China’s “Double Reduction” Policy (2021)
- Banned for-profit tutoring in school subjects; nationalised coaching overnight.
- Aimed to reduce financial burden, address inequality, and protect student well-being.
- Tackled issues of unchecked growth of coaching centres, very similar to India’s challenges.
Policy Alternatives for India
Simplifying Admissions
- Trust the Class 12 board examinations as adequate filters.
- Fix eligibility threshold (e.g., 80% in PCM) for B.Tech.
- Group students into categories (90%+, 80–90%) and use a weighted lottery for seat allocation.
- Integrate reservations for gender, region, and rural backgrounds within the lottery, similar to the Dutch model.
Promoting Social Equity
- Reserve 50% of IIT seats for rural students from government schools.
- Would promote social mobility and structural equality.
Reforming Coaching
- If entrance exams continue, ban or nationalise coaching.
- Provide free online lectures and study materials to ensure equal access.
Reducing Institutional Hierarchies
- Introduce annual student exchange programmes across IITs to encourage national integration and cultural exposure.
- Incentivise faculty transfers to ensure uniform academic standards.
- Reinforce the equal value of a B.Tech degree from any IIT, dismantling hierarchies.
The Path Forward
- Scrapping entrance examinations in favour of lottery-based admissions would:
- Free students from the coaching treadmill.
- Allow holistic growth through school learning, sports, and creativity.

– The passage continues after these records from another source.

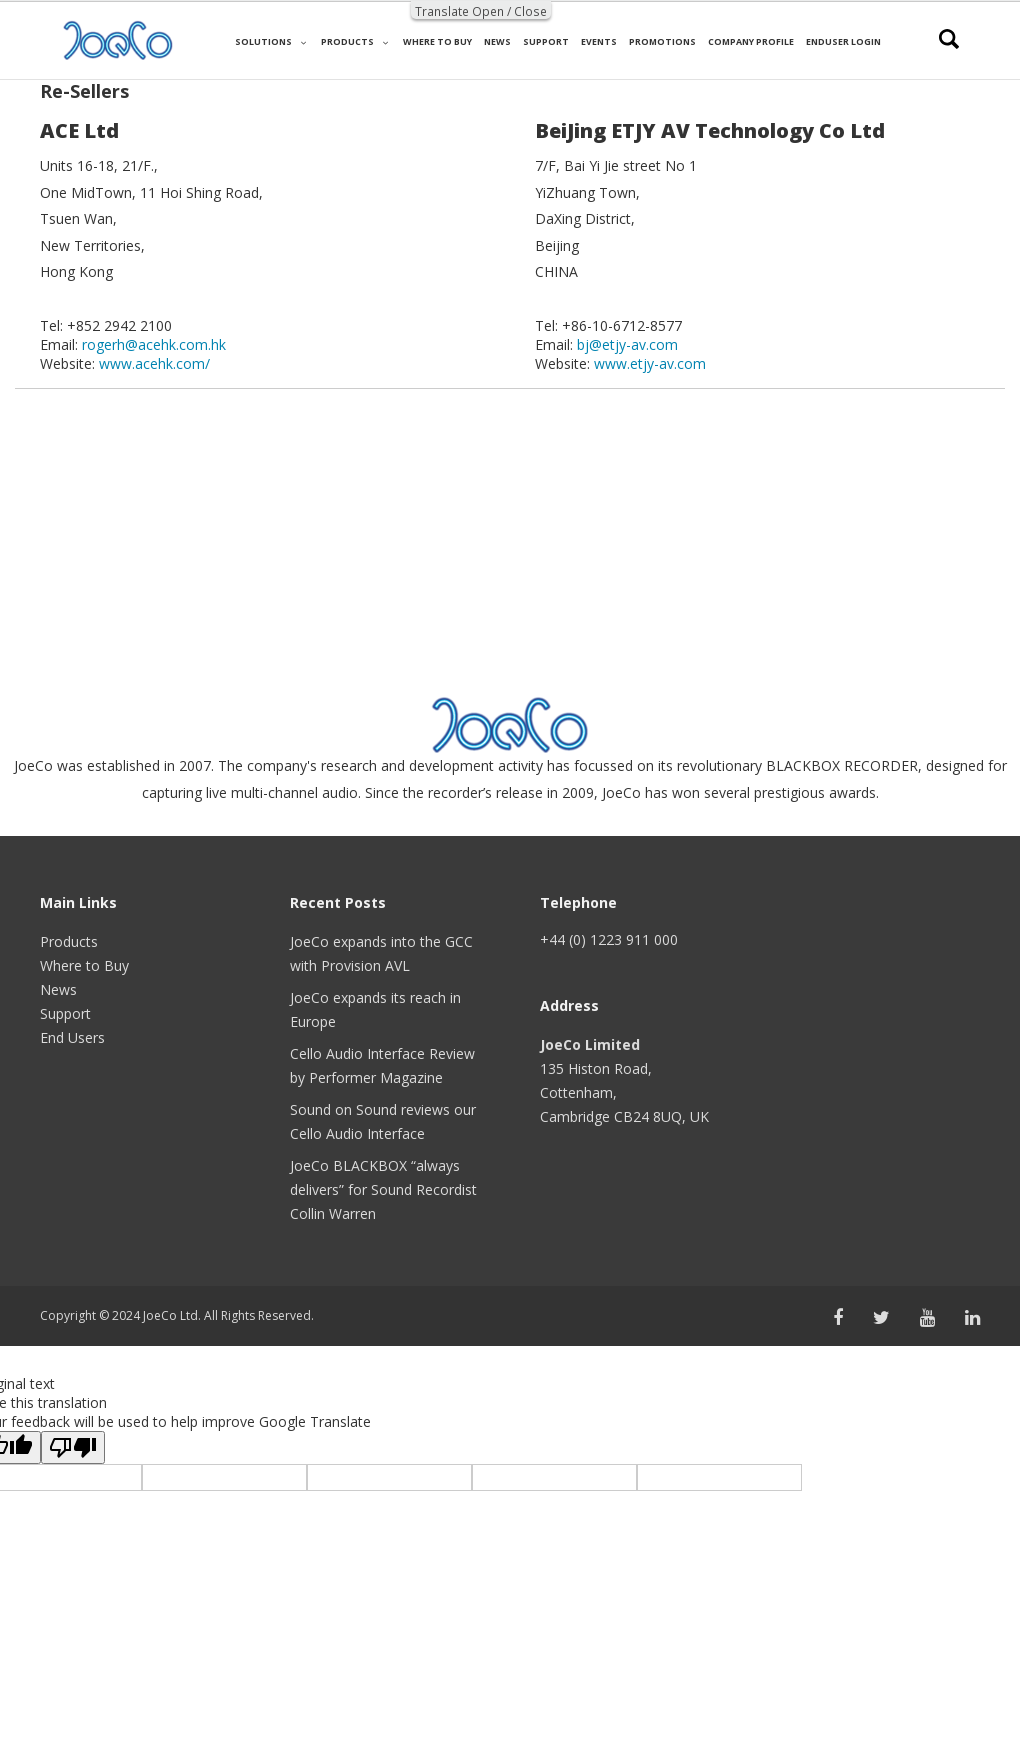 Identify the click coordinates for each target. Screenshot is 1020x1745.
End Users (72, 1037)
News (58, 989)
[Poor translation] (73, 1447)
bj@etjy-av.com (627, 344)
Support (65, 1013)
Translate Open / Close (481, 11)
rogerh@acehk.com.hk (154, 344)
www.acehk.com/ (154, 363)
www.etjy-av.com (650, 363)
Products (69, 941)
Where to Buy (84, 965)
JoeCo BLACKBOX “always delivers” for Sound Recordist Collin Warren (383, 1189) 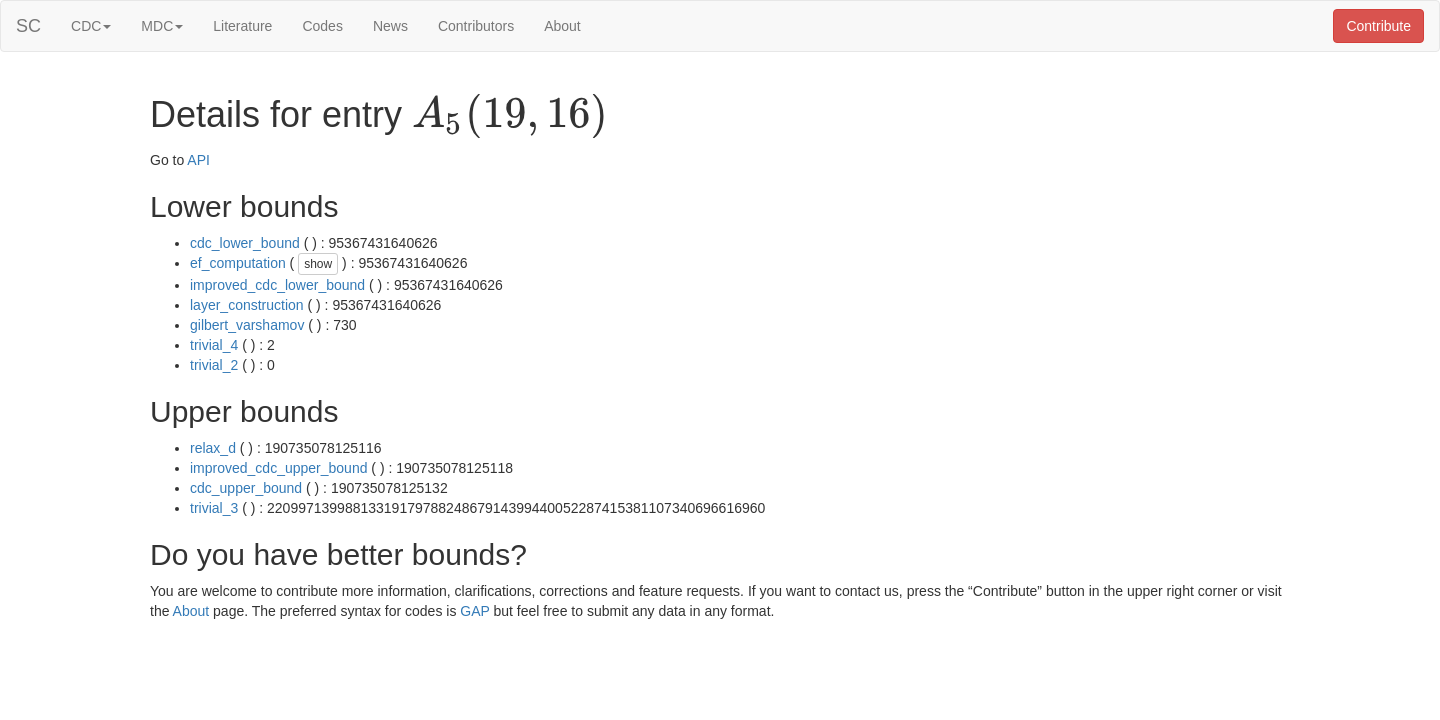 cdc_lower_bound (245, 243)
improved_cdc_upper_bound (278, 468)
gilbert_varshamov (247, 325)
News (390, 26)
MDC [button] (162, 26)
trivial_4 (214, 345)
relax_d (213, 448)
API (198, 160)
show (318, 264)
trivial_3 (214, 508)
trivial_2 (214, 365)
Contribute (1378, 26)
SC (28, 26)
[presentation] (510, 116)
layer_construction (247, 305)
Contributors (476, 26)
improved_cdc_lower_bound (277, 285)
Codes (322, 26)
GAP (474, 611)
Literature (242, 26)
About (562, 26)
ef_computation (238, 263)
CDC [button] (91, 26)
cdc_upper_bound (246, 488) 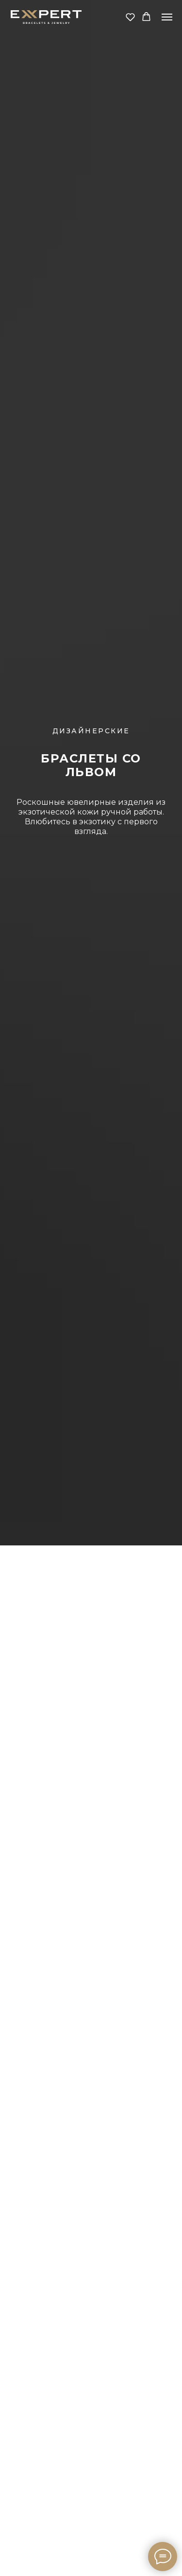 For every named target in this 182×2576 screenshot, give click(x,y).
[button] (130, 16)
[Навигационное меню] (167, 17) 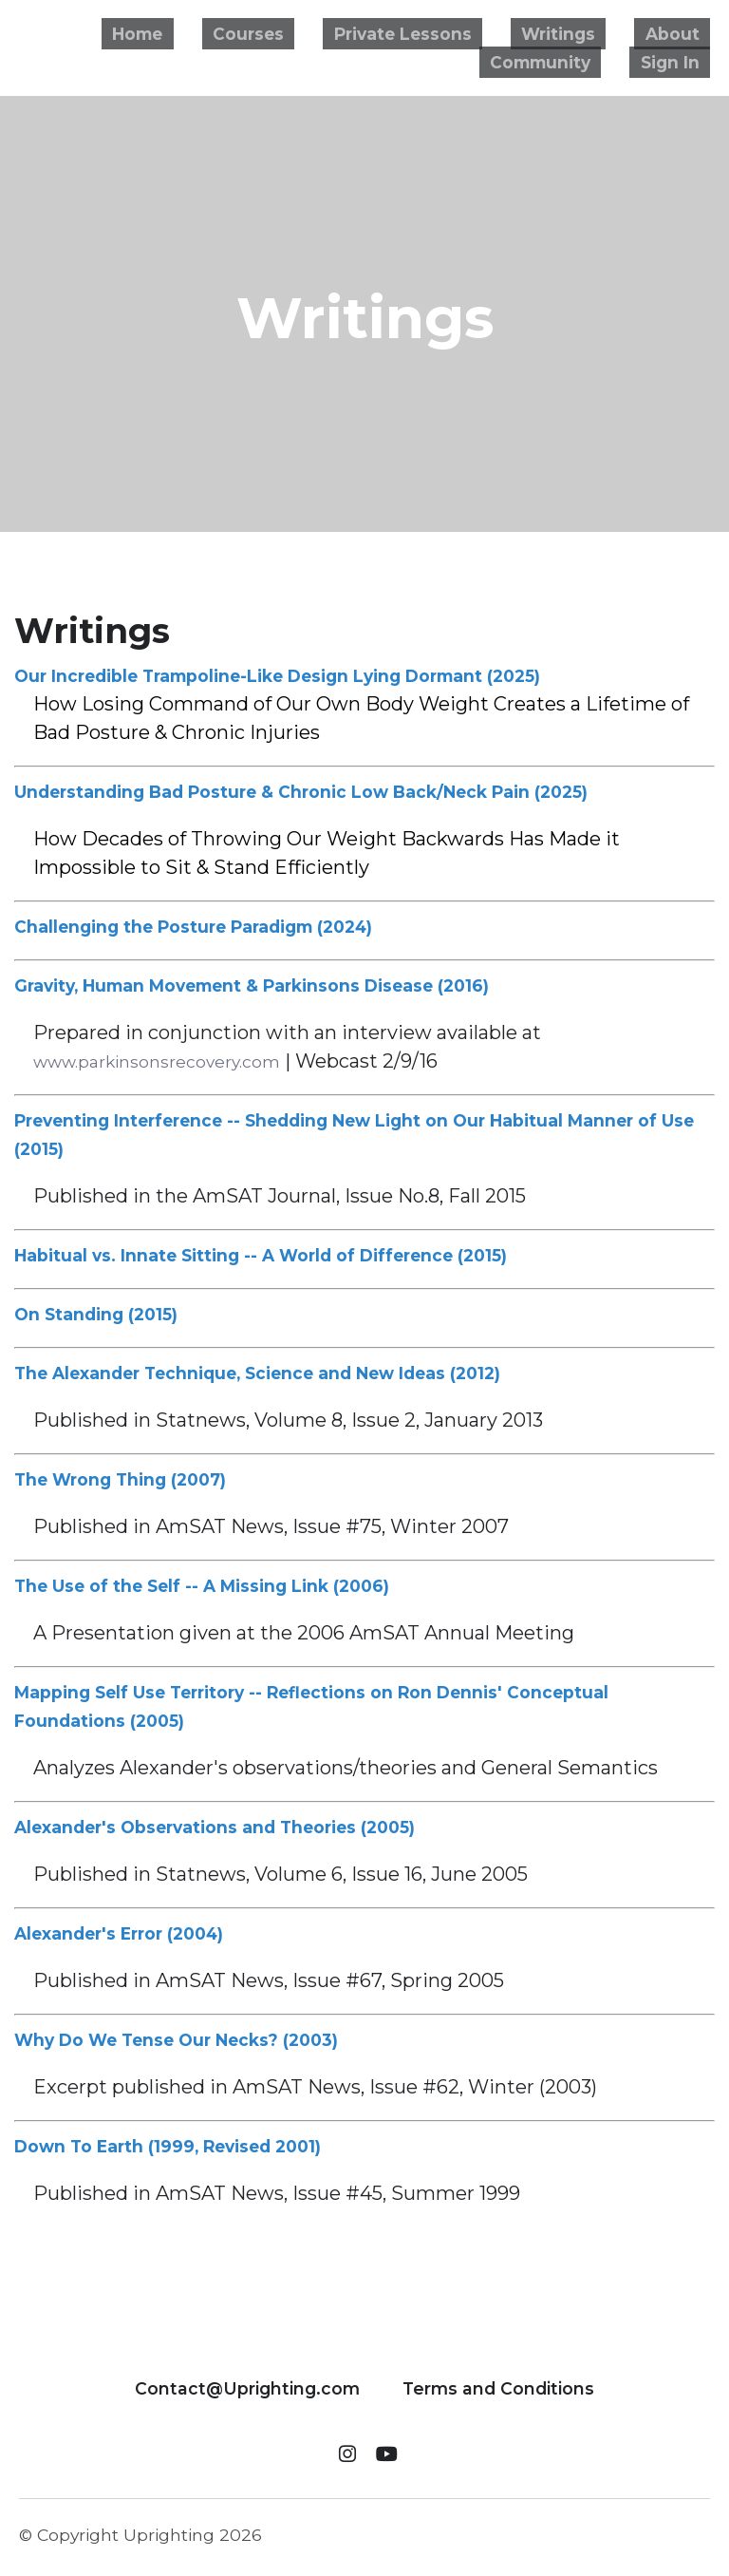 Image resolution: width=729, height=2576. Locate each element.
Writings (583, 33)
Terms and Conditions (498, 2384)
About (681, 33)
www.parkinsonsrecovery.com (174, 1061)
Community (559, 61)
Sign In (677, 61)
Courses (299, 33)
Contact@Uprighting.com (247, 2384)
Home (205, 33)
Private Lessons (439, 33) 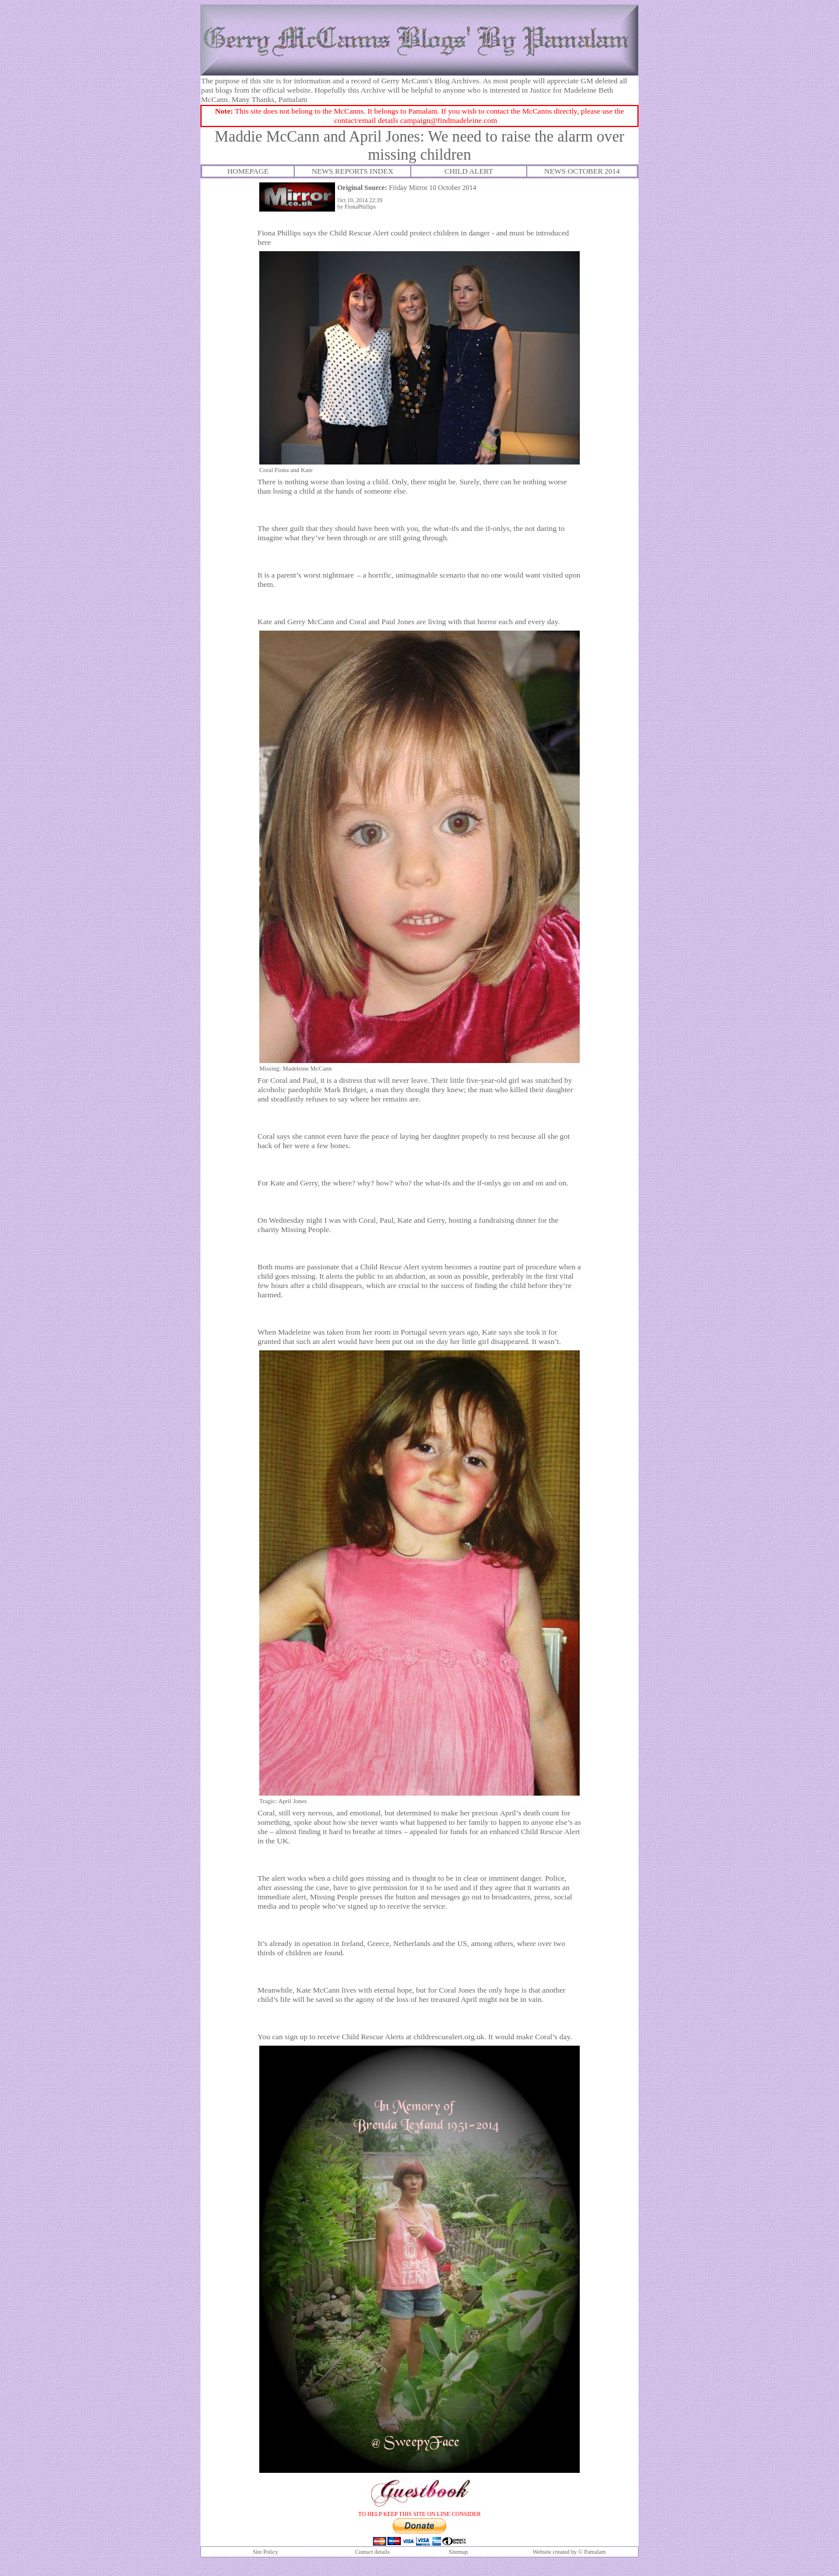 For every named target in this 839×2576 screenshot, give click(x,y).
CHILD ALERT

- Reduce financial barriers and privilege-driven advantages.
- Give all eligible students a fair chance.
- Most importantly, it would allow youth to be youth — not machines chasing percentiles at a tender age.
Conclusion
India’s education system stands at a crossroads: continue the toxic, exam-driven race that scars students and privileges wealth, or embrace fairness and inclusivity by reforming admissions
UPSC Relevance
GS Paper II – Governance, Polity & Social Justice
- Issues relating to development and management of education sector.
Mains Practice Question
Q. The entrance examination system in India creates more stress than opportunities. Critically examine with reference to equity, access, and quality in higher education.